(Data excerpts)

+ + + +

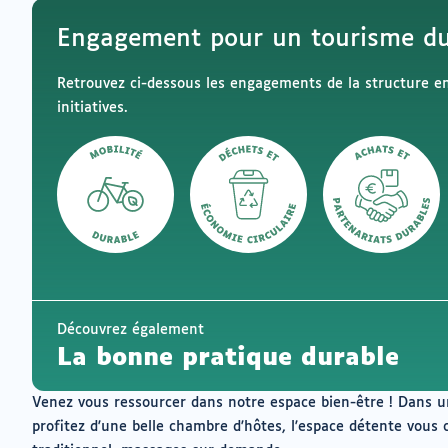
connecté
vers
un
pour
Engagement pour un tourisme du
logiciel
ajouter
de
à
messagerie
mes
Retrouvez ci-dessous les engagements de la structure en 
envies
initiatives.
Découvrez également
La bonne pratique durable
Venez vous ressourcer dans notre espace bien-être ! Dans 
profitez d'une belle chambre d'hôtes, l'espace détente vous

+ + + +

# WHAT IS BEING ASKED
Once you have counted the lines above that contain "espace", give that number alone.

# RESULT OF THIS EXERCISE
2